If I say, I will forget my complaint, I will leave off my heaviness, and comfort [myself]:

Ver. 27. If I say, I will forget my complaint] And suffer in silence, as thou, Bildad, hast advised me, Job 8:2. Sorrows are not so easily forgotten; Lamentations 3:19, "Remembering mine affliction and my misery, the wormwood and the gall." The Stoics boasting of their indolence, or ability to bear afflictions without making moan or complaining, when it came to their own turn, found by experience that they had spoken more trimly than truly; and therefore one Dionysius, surnamed Mεταθεμενος, or the Flincher, left for this reason from the Stoics to the Peripatetics.
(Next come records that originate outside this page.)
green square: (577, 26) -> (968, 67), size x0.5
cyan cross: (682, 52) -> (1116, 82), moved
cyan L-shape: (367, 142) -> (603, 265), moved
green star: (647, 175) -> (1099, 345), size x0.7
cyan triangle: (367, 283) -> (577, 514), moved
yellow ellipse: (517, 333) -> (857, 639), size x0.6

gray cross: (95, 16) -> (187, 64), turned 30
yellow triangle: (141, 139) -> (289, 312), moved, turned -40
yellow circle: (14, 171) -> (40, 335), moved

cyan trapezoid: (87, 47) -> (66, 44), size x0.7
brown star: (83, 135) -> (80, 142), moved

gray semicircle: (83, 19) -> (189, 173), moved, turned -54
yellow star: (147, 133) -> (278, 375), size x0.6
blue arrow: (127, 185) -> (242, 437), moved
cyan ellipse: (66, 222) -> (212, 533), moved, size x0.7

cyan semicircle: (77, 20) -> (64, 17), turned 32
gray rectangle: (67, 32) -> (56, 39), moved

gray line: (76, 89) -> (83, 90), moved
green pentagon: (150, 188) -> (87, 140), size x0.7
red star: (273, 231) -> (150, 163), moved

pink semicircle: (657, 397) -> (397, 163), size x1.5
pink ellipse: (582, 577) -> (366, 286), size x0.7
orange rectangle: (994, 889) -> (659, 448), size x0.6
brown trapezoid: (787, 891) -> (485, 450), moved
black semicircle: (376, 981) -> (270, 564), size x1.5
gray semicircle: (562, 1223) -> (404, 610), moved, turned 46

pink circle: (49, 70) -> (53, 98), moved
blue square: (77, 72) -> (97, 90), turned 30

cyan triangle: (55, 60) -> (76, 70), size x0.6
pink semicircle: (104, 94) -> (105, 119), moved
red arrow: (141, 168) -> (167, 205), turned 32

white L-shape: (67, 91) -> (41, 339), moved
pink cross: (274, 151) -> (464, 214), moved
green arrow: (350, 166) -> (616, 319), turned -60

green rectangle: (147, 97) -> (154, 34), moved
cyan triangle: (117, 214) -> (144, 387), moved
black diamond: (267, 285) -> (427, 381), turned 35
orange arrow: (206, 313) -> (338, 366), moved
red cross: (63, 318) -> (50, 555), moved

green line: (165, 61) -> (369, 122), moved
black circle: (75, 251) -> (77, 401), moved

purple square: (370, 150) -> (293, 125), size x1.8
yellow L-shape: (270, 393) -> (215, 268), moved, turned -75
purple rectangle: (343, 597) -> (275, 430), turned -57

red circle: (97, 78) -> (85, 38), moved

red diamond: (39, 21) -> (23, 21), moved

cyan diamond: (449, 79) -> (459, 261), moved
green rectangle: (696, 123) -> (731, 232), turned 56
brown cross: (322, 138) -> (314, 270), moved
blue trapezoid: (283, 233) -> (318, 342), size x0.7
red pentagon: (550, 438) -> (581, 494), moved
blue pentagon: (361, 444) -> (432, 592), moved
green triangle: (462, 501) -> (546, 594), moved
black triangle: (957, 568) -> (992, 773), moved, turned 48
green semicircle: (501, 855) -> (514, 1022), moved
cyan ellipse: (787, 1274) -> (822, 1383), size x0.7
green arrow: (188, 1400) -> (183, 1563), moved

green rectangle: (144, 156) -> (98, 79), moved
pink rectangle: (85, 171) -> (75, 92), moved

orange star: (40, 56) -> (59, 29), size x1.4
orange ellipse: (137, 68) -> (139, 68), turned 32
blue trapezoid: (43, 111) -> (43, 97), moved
I will leave off my heaviness] Heb. My face, viz. the sourness that used to sit upon it, as 1 Samuel 1:18. The Pharisees were vultuosi tetrici inamaeni, Matthew 6:16, of a sad and sour countenance, grim and ghastly; they affected to look like Sycthians, as the word signifieth, that they might seem great tasters, when as inwardly they were merry and pleasant. Job's case was far different; his heart was heavy as lead; nevertheless, to give content to his friends, he would endeavour to look lightsomely, but found a very hard task of it.

And comfort myself] Heb. Strengthen, viz. so as not to make moan, but bite in my pain. Invalidum omne natura querulum, the weaker anything is the more apt it is to complain; and, on the contrary, some men's flesh will presently rankle and fester, if but razed with a pin only: so some men's spirits, they are ever whining.